Il quesito successivo è presto detto: esiste ancora l’Occidente per come lo abbiamo concepito fino ad oggi? La “supremazia occidentale” e il tentativo di costruire un mondo unipolare è fallita e l’Afghanistan ne è l’ulteriore conferma, così come è emblematica la rapida ascesa cinese e l’incapacità di offrire una risposta convincente.
L’epilogo della crisi afghana rappresenta la difficoltà degli Stati Uniti di continuare ad esercitare un ruolo egemonico di grande potenza a livello globale. A un giornalista che l’8 luglio 2021 chiedeva a Joe Biden se l’Afghanistan potesse rappresentare un nuovo Vietnam per gli Stati Uniti, il presidente democratico americano rispondeva con queste parole: “Non ci sono possibilità che vedrete persone prelevate (da un elicottero) dal tetto di un’ambasciata degli Stati Uniti d’America in Afghanistan”.
Le debolezze dell’Europa
A fronte del disimpegno americano, i paesi europei sono incapaci di far sentire la propria voce in autonomia e di definire una propria politica estera anche in frangenti in cui sarebbe quanto mai necessaria una posizione autorevole.

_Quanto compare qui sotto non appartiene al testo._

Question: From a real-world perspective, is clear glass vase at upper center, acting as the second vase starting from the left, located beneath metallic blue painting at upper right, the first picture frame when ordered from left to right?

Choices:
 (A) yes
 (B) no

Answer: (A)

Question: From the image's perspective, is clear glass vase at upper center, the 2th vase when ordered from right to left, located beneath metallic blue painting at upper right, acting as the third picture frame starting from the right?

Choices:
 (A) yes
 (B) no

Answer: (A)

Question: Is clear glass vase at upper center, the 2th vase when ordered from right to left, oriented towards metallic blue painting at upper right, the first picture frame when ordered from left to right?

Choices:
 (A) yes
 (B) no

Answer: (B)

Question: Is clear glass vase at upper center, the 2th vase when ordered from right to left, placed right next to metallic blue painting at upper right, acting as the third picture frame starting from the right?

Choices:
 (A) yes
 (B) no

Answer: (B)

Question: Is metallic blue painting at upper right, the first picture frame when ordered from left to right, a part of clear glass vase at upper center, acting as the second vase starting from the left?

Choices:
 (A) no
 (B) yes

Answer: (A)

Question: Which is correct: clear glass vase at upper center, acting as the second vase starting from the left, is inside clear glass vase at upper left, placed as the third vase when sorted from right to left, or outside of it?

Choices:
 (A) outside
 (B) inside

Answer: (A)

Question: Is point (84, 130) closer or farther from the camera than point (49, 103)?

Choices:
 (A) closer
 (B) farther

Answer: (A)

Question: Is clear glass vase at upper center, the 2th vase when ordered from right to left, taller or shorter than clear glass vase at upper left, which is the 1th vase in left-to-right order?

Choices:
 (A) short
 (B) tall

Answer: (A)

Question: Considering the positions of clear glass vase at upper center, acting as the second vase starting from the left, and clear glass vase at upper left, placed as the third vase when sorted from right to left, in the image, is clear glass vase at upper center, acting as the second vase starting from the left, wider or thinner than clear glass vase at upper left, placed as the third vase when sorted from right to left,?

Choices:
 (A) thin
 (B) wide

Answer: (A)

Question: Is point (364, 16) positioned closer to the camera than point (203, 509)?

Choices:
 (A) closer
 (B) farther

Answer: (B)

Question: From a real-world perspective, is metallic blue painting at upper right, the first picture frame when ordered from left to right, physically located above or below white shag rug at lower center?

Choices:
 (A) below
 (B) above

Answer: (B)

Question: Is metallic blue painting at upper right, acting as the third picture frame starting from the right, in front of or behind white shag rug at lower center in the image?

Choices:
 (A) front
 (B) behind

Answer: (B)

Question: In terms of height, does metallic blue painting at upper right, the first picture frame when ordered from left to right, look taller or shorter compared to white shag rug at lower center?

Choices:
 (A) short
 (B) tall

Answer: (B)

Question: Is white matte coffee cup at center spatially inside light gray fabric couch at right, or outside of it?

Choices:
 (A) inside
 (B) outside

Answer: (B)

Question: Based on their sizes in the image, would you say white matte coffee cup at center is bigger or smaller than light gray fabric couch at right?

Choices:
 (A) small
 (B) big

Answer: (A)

Oggi l’Unione europea non è un interlocutore sufficientemente credibile non solo perché non è dotata di un proprio esercito ma perché non è in grado di individuare obiettivi comuni strategici e manca dell’autorevolezza necessaria per giocare un ruolo da protagonista nello scacchiere internazionale. Dopo anni di moniti sul rispetto dei diritti umani, procedure di infrazione a paesi membri, politiche per il rispetto delle minoranze, assistiamo ai video strazianti e terribili di persone che precipitano da un aereo per cercare la fuga dall’Afghanistan a causa delle disastrosa gestione della crisi da parte dei paesi occidentali.
Le immagini dei talebani che si fanno fotografare nel palazzo presidenziale di Kabul, rappresentano la sconfitta dell’Occidente che non solo in vent’anni di conflitto non ha ottenuto quasi nulla (salvo purtroppo un drammatico prezzo in termini di vite umane) ma subisce un duro colpo alla propria credibilità.

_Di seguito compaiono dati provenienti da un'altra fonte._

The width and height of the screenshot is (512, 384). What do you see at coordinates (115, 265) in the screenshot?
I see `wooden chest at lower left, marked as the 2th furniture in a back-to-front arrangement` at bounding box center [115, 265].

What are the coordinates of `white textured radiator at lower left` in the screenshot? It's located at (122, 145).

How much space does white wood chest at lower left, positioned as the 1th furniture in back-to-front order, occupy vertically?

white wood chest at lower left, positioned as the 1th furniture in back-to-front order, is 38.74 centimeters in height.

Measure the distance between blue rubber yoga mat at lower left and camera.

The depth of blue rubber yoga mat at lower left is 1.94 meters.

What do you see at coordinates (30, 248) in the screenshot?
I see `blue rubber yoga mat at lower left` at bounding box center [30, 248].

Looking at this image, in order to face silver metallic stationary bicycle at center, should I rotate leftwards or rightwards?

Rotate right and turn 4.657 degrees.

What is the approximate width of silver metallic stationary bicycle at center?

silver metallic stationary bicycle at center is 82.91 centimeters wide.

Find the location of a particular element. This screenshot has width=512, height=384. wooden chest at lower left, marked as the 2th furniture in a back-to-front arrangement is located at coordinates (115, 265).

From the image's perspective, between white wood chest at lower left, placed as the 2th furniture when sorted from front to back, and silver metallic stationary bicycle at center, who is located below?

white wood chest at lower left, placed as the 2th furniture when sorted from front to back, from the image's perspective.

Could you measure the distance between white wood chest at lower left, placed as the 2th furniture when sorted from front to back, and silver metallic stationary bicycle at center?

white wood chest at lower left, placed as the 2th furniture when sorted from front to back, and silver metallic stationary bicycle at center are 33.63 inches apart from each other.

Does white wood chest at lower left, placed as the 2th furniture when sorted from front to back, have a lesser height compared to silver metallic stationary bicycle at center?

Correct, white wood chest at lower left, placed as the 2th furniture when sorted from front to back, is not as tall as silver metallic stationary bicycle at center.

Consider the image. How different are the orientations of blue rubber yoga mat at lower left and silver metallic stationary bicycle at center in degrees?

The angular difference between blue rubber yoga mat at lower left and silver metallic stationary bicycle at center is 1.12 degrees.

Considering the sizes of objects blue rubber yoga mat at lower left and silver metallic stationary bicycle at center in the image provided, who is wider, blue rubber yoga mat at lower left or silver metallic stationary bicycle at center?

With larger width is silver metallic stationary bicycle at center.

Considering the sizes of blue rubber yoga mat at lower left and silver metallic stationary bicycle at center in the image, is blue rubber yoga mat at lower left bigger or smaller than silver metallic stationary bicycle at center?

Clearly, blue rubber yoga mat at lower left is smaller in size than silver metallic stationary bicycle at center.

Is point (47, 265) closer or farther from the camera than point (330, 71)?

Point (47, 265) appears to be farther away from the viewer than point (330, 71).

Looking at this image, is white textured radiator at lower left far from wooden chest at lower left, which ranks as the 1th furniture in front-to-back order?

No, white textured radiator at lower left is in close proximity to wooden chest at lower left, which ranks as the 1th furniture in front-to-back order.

I paesi europei negli ultimi decenni hanno permesso che entrassero milioni di immigrati irregolari nei propri confini eppure non sono stati in grado di assicurare la protezione ai cittadini afgani che hanno collaborato con le ambasciate e i militari occidentali e che ora rischiano di essere giustiziati. La credibilità si ottiene innanzitutto con l’affidabilità che è mancata non solo in questo contesto ma in numerosi altri scenari.
Partendo dal presupposto che gli Stati Uniti rappresentano un alleato strategico per l’Europa, è arrivato il momento per l’Ue di portare avanti una politica estera che tenga in considerazione in primis i propri interessi, la crisi afgana avrà infatti delle conseguenze innanzitutto per l’Europa con migliaia di profughi che nelle prossime settimane e mesi si riverseranno ai confini dei paesi Ue per scappare dall’Afghanistan. La mancanza di una politica estera europea condivisa porta a una serie di errori strategici, dal Mediterraneo ai Balcani (in cui Turchia e Cina hanno sempre più influenza), al rapporto con la Russia con cui si continua a negare ogni forma di dialogo spingendola tra le braccia della Cina.
Una mancanza che, alla luce della profonda crisi del blocco occidentale, rischia di diventare non solo una debolezza ma un de profundis per ambire a un ruolo da protagonista a livello internazionale nella consapevolezza che in politica estera ogni spazio lasciato vuoto viene subito riempito.